Keith Mayerson, Fourth of July, Aspen, Colorado, 1971 (After Henri Cartier-Bresson), 2025. Oil on linen, 28 x 42 in. © Keith Mayerson. Courtesy the artist and Karma
Aspen through the lens of Henri Cartier-Bresson and Keith Mayerson
How an Aspen Institute residency sparked an iconic 1971 photograph and a contemporary painter's response
By Andrew Travers
The globally influential French photographer Henri Cartier-Bresson turned his lens on Aspen in the summer of 1971, when the Aspen Institute hosted him as an artist-in-residence. During his time here, Cartier-Bresson took part in Institute seminars and led a workshop at the short-lived but impactful Center of the Eye. But the most lasting outcome of the residency is a series of extraordinary black-and-white images that Cartier-Bresson captured, using his groundbreaking street photography style to create images of Aspen and of travels around Colorado and New Mexico. He depicted the counterculture of Aspen, the Chicano Movement in Denver, reservation life of the Navajo Nation and scenes in-between.
Among these images is his “4th of July in Aspen,” a photo of the Independence Day hippie gathering in downtown Aspen’s Wagner Park showing a couple embracing in the foreground while others dance and play drums in the background as the Wheeler Opera House and Red Mountain loom above them.
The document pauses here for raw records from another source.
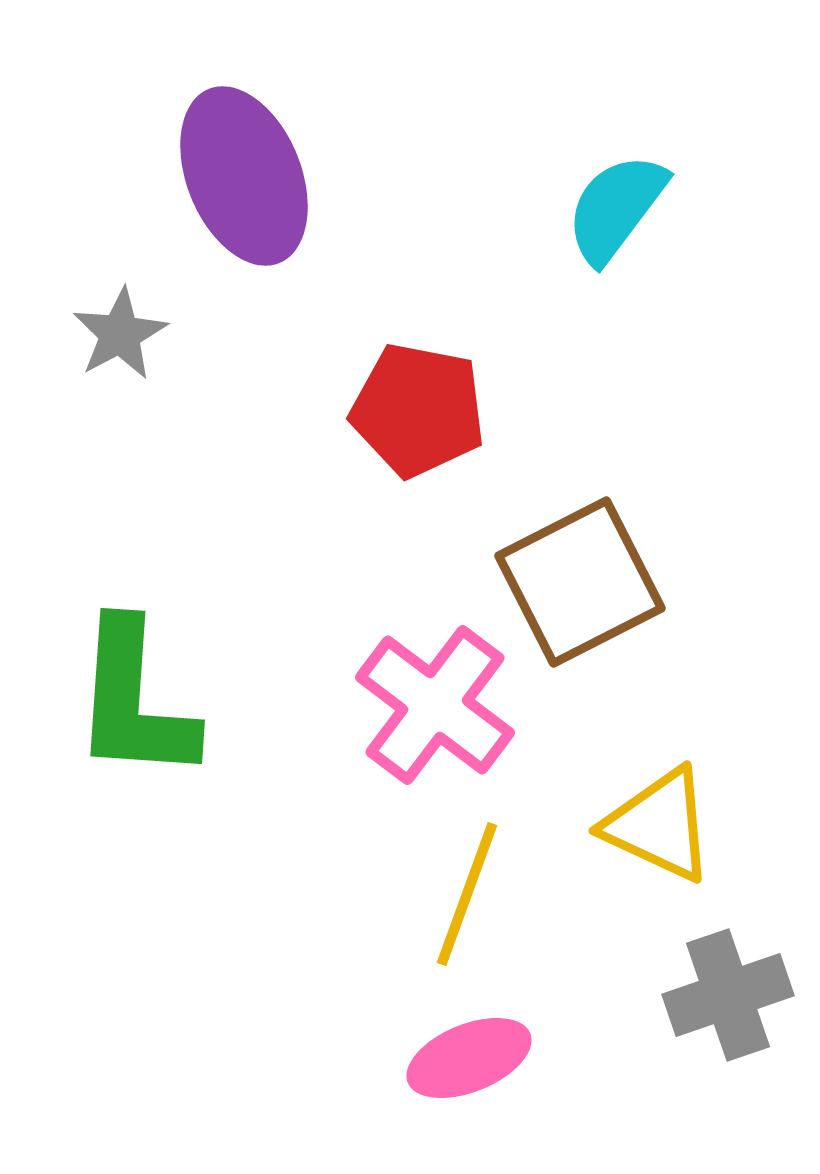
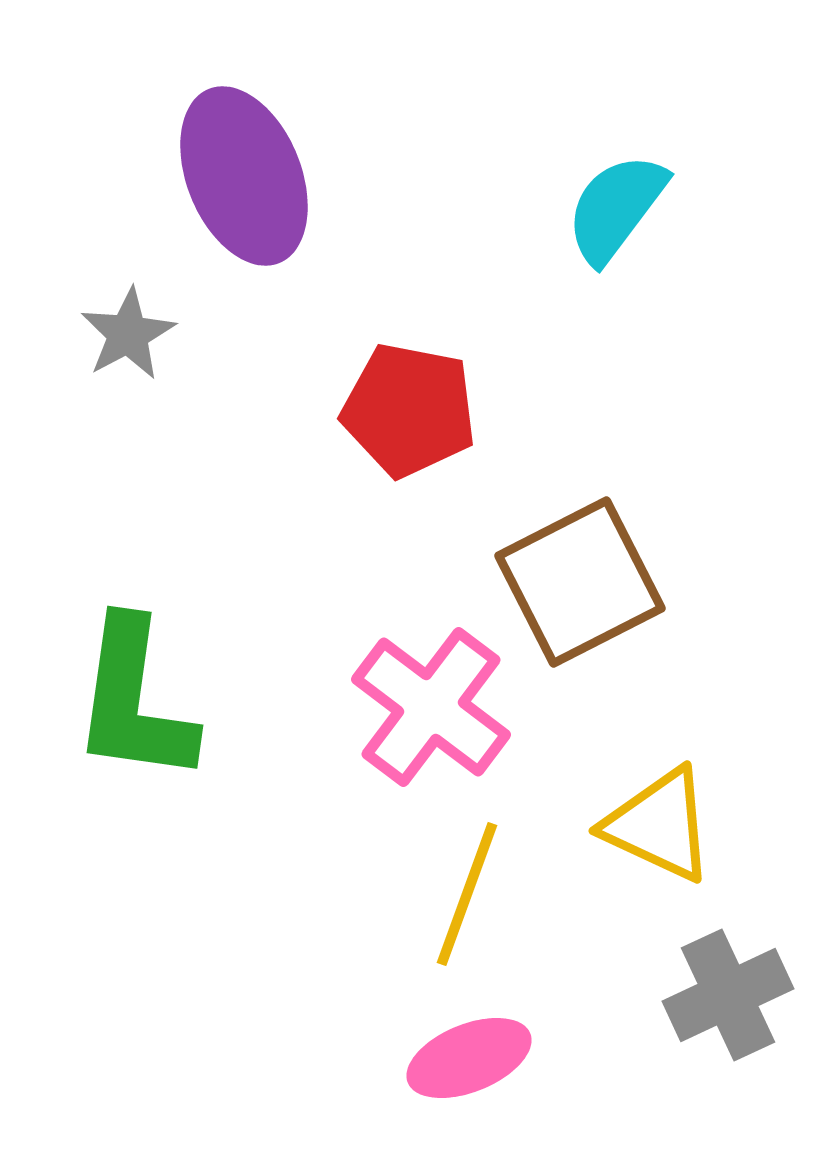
gray star: moved 8 px right
red pentagon: moved 9 px left
green L-shape: rotated 4 degrees clockwise
pink cross: moved 4 px left, 2 px down
gray cross: rotated 6 degrees counterclockwise
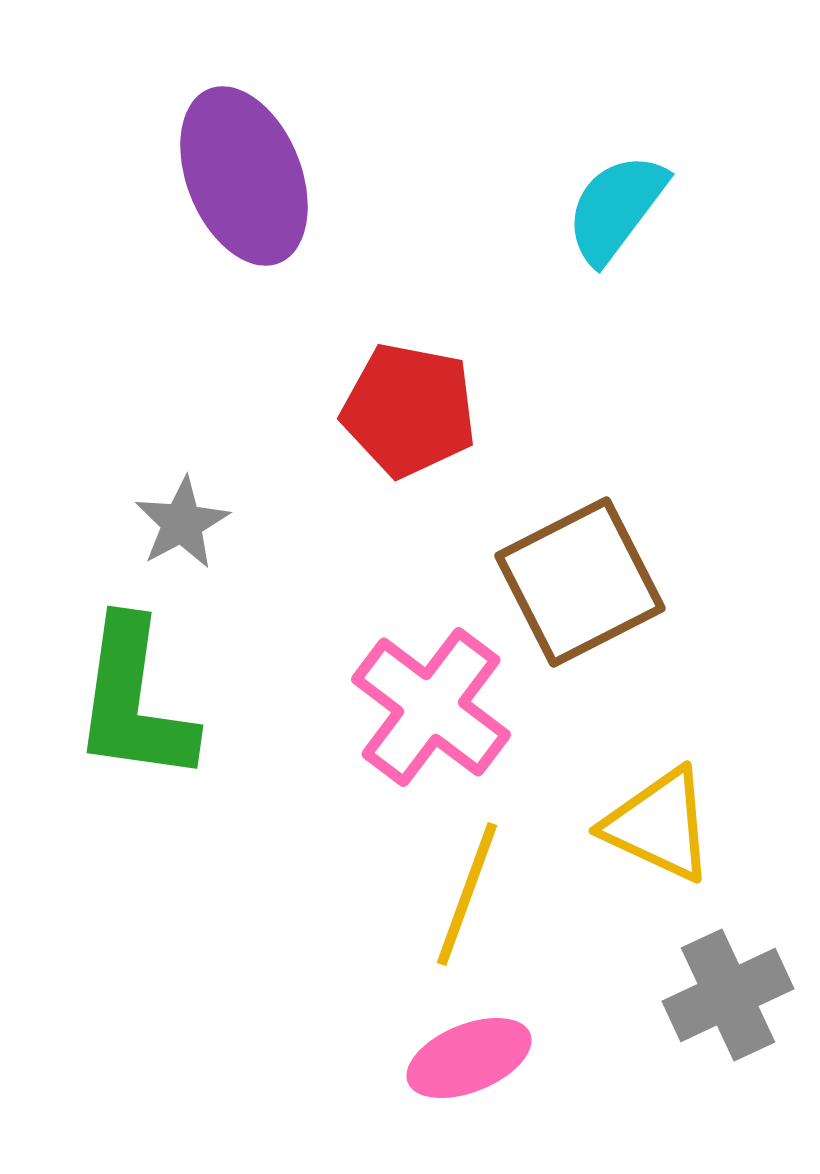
gray star: moved 54 px right, 189 px down
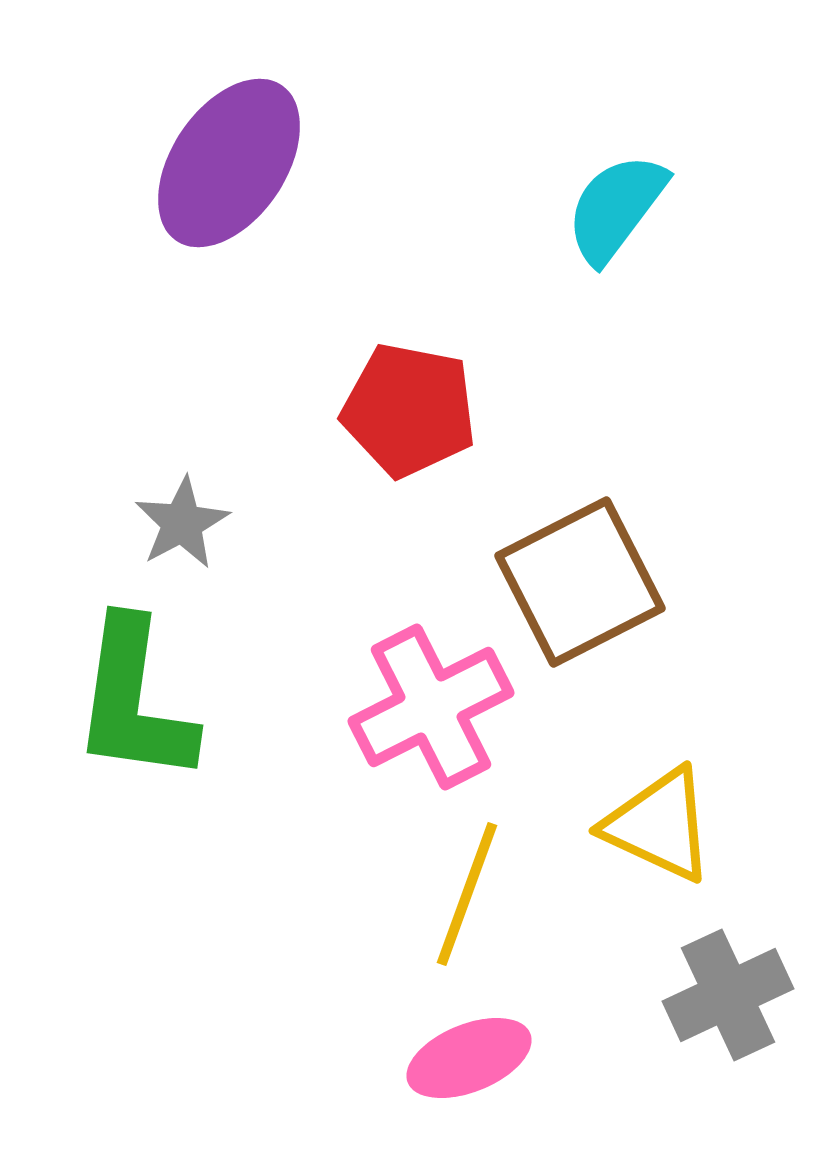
purple ellipse: moved 15 px left, 13 px up; rotated 56 degrees clockwise
pink cross: rotated 26 degrees clockwise
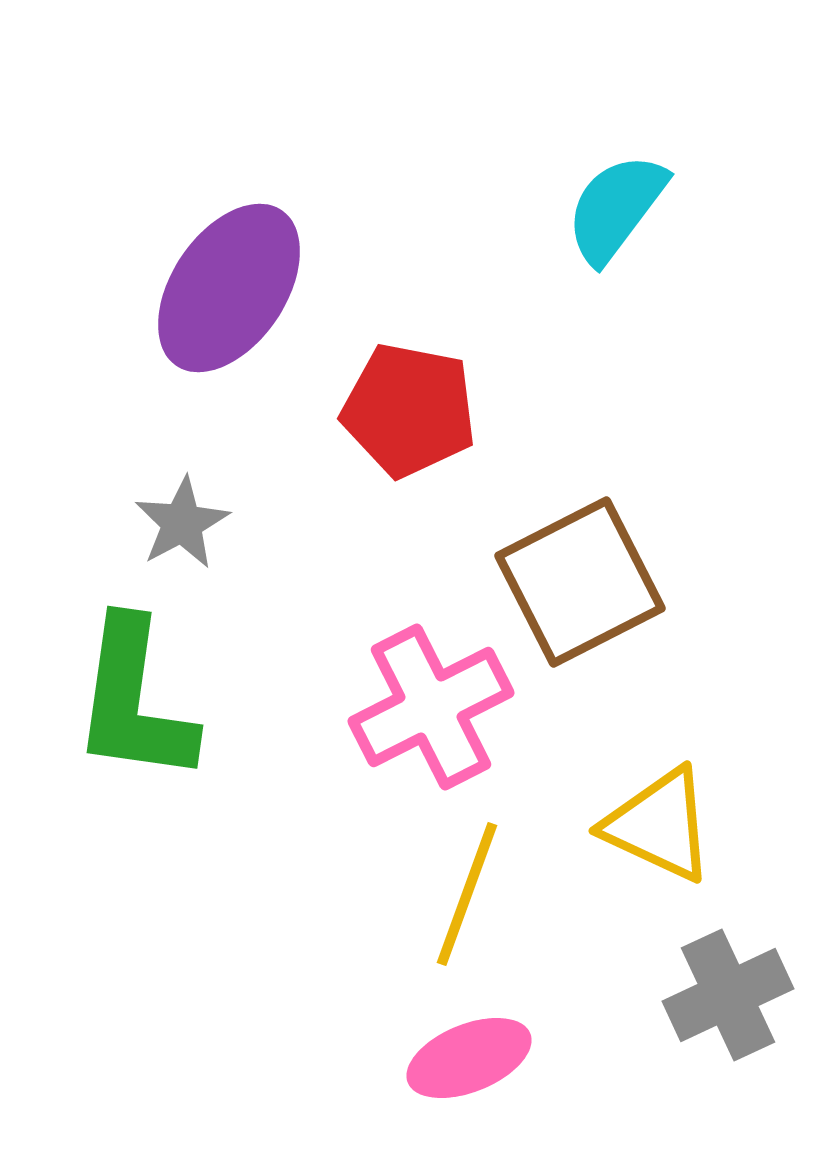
purple ellipse: moved 125 px down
Henri Cartier Bresson, '4th of July in Aspen,' 1971. On display in Harris Seminar Room, Aspen Institute. Credit: Lissa Ballinger
The image caught the eye of painter and illustrator Keith Mayerson last year, as Mayerson – who grew up in Colorado and is now based in California – was making a new body of work for the Aspen Art Museum. Mayerson used images of Aspen’s past as inspiration for a set of new paintings in his “My American Dream” series. The work, reflecting on his personal relationship to Aspen and the mountains, is on display at the Aspen Art Museum through May 31. Along with a John Denver album cover, a photo of locals gathered at the Red Onion, and a portrait of writer Hunter S. Thompson in his kitchen, Mayerson filtered the Cartier-Bresson image through his personal filter.
By Mayerson’s hand, Cartier-Bresson’s image was reimagined as Keith Mayerson’s oil painting Fourth of July, Aspen, Colorado, 1971 (After Henri Cartier-Bresson). At a March 21 walkthrough at the Aspen Art Museum, Mayerson explained:
When I appropriated the Henri Cartier-Bresson photograph Fourth of July, in Aspen, I was also reading books about the Aspen area, learning about the confluence of hippie encampments here. Beyond studying Cartier-Bresson, his history, strategies, and influences, I listened to the hit songs of 1971, both the pop that would have been playing on the radio and the music that hippies might have been loving and dancing to then. I remember seeing these people grace our world when I was five years old, and they still inspire me to envision freedom in the future and to bring my work to life with color using my painterly brush. Their perspective was an extension of the Aspen Idea.
Today, a silver gelatin print of the original Cartier-Bresson photo is on display at the Institute in the Harris Seminar Room, in the Herbert Bayer-designed Boettcher Building. It is one of thirteen Cartier-Bresson images from his Institute residency on display in the octagon-shaped meeting room and one of few non-Bayer collections on view on the Institute campus.
Andrew Travers is Senior Manager and Penner Manager of Educational Programs at the Bayer Center.